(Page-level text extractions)
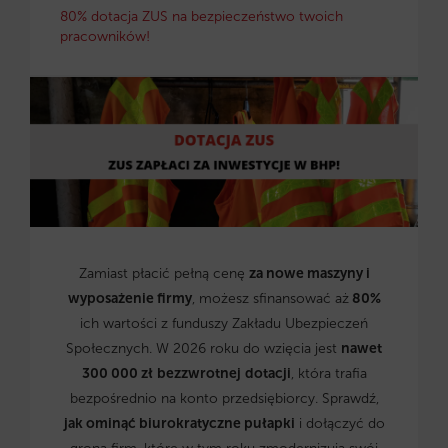
80% dotacja ZUS na bezpieczeństwo twoich
pracowników!
Zamiast płacić pełną cenę
za nowe maszyny i
wyposażenie firmy
, możesz sfinansować aż
80%
ich wartości z funduszy Zakładu Ubezpieczeń
Społecznych. W 2026 roku do wzięcia jest
nawet
300 000 zł
bezzwrotnej
dotacji
, która trafia
bezpośrednio na konto przedsiębiorcy. Sprawdź,
jak ominąć biurokratyczne pułapki
i dołączyć do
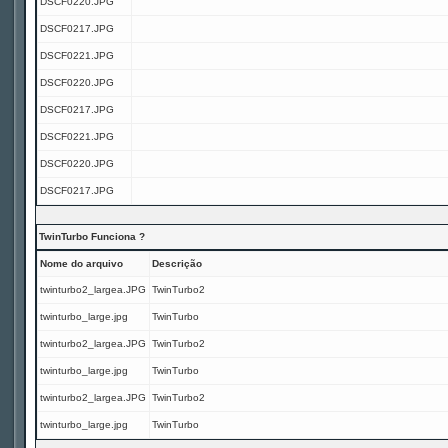
DSCF0220.JPG
DSCF0217.JPG
DSCF0221.JPG
DSCF0220.JPG
DSCF0217.JPG
DSCF0221.JPG
DSCF0220.JPG
DSCF0217.JPG
TwinTurbo Funciona ?
Nome do arquivo
Descrição
twinturbo2_largea.JPG
TwinTurbo2
twinturbo_large.jpg
TwinTurbo
twinturbo2_largea.JPG
TwinTurbo2
twinturbo_large.jpg
TwinTurbo
twinturbo2_largea.JPG
TwinTurbo2
twinturbo_large.jpg
TwinTurbo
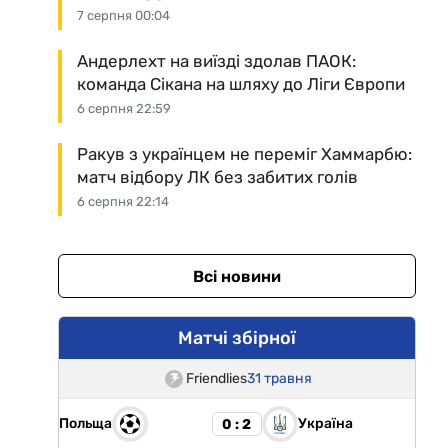
7 серпня 00:04
Андерлехт на виїзді здолав ПАОК:
команда Сікана на шляху до Ліги Європи
6 серпня 22:59
Ракув з українцем не переміг Хаммарбю:
матч відбору ЛК без забитих голів
6 серпня 22:14
Всі новини
Матчі збірної
Friendlies
31 травня
Польща
Україна
0 : 2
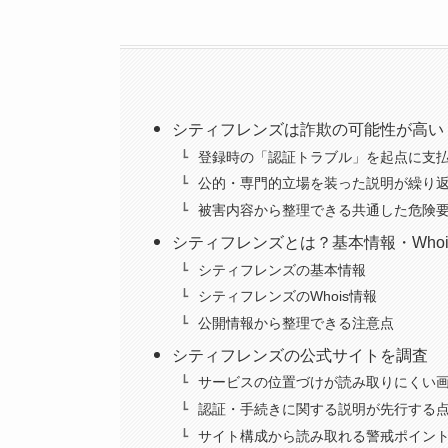
シティフレンズは詐欺の可能性が高い
登録時の「認証トラブル」を起点に支
公的・専門的立場を装った説明が繰り
被害内容から整理できる共通した危険
シティフレンズとは？基本情報・Who
シティフレンズの基本情報
シティフレンズのWhois情報
公開情報から整理できる注意点
シティフレンズの公式サイトを調査
サービスの位置づけが読み取りにくい
認証・手続きに関する説明が先行する
サイト構成から読み取れる警戒ポイン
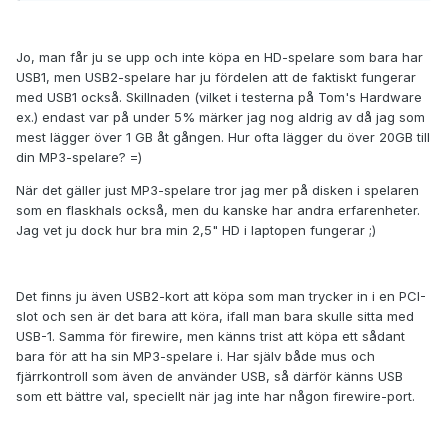
Jo, man får ju se upp och inte köpa en HD-spelare som bara har
USB1, men USB2-spelare har ju fördelen att de faktiskt fungerar
med USB1 också. Skillnaden (vilket i testerna på Tom's Hardware
ex.) endast var på under 5% märker jag nog aldrig av då jag som
mest lägger över 1 GB åt gången. Hur ofta lägger du över 20GB till
din MP3-spelare? =)
När det gäller just MP3-spelare tror jag mer på disken i spelaren
som en flaskhals också, men du kanske har andra erfarenheter.
Jag vet ju dock hur bra min 2,5" HD i laptopen fungerar ;)
Det finns ju även USB2-kort att köpa som man trycker in i en PCI-
slot och sen är det bara att köra, ifall man bara skulle sitta med
USB-1. Samma för firewire, men känns trist att köpa ett sådant
bara för att ha sin MP3-spelare i. Har själv både mus och
fjärrkontroll som även de använder USB, så därför känns USB
som ett bättre val, speciellt när jag inte har någon firewire-port.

* What you will do *
Lines that include the word "även" — how many are there in the data? Answer with the number alone.

* Solution to the exercise *
2